In 1987, it was listed on the National Register of Historic Places.

==Property==

The Maples is located on a grassy 1.7 acre lot with tall shade trees in the northern portion of the village, just across from the hospital complex. A shed is in the rear, and a stone wall runs along the front. Both are considered contributing resources to its listing on the National Register.

== Design ==
The main house is a two-story, five-bay frame building on a raised fieldstone foundation. The gabled metallic roof has cornice returns and is pierced by four chimneys at the corners. The eastern (front) facade has a full-length flat-roofed veranda with cornice bracketry and scroll-sawn segmentally-arched knee braces. Small Palladian windows are located in the gable apexes on the north and south, with two quarter-round attic windows on either side.

On the west is a large two-story wing that was added later. It has a gabled roof of lower pitch than the main block, and bracketed cornices on the north and south elevations. A small one-story shed-roofed wing projects from the north.

The main entrance is a centrally located, recessed and paneled door flanked by fluted pilasters with Doric capitals. It leads to a center hallway where some original trim remains, including a late Federal mantelpiece in the southeast parlor and original woodwork on the windows. A curving staircase, also original, leads to the second story. Most of the interior has been remodeled into office space and examining rooms.
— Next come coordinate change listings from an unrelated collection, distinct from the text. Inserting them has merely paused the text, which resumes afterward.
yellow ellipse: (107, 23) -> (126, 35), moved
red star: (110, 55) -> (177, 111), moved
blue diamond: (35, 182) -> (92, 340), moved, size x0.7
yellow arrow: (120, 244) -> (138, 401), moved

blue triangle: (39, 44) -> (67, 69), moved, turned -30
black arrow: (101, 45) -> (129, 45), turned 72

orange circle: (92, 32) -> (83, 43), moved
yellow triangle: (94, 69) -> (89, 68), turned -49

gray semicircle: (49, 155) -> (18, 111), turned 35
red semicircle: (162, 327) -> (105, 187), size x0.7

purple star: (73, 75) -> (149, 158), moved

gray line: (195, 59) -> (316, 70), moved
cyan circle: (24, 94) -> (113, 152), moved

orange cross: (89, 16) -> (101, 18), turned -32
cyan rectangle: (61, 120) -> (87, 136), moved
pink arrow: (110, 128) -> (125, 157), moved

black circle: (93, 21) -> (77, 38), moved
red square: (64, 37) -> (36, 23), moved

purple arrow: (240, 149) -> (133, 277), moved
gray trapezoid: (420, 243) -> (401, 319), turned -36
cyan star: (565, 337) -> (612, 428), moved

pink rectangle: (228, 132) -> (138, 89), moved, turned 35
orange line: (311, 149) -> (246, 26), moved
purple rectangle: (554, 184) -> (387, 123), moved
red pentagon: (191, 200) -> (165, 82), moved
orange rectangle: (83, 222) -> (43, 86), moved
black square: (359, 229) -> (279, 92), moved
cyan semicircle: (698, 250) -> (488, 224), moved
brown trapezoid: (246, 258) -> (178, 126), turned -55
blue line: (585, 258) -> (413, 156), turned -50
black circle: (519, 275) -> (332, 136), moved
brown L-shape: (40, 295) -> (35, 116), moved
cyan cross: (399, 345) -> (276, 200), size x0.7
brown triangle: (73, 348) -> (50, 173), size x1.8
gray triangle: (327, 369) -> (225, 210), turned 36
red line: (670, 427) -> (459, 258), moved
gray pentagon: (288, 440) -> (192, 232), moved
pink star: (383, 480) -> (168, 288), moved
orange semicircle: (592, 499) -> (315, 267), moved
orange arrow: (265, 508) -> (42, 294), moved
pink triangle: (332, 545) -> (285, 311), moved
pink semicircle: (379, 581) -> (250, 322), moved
Outside, the shed to the southwest is a flushboard and clapboard-sided one-story frame building. Its gabled roof is trimmed with a scalloped pattern. The stone wall in front with central gate posts is an original feature.

==History==

Little in the historical record describes the house's builders and original owners. Local tradition has it that a farmhouse stood there in the early 19th century when it was sold to a Jeffrey H. Champlin. The house's construction date is established by its cornerstone. In 1850, a map of Rhinebeck shows Champlin still owning the house.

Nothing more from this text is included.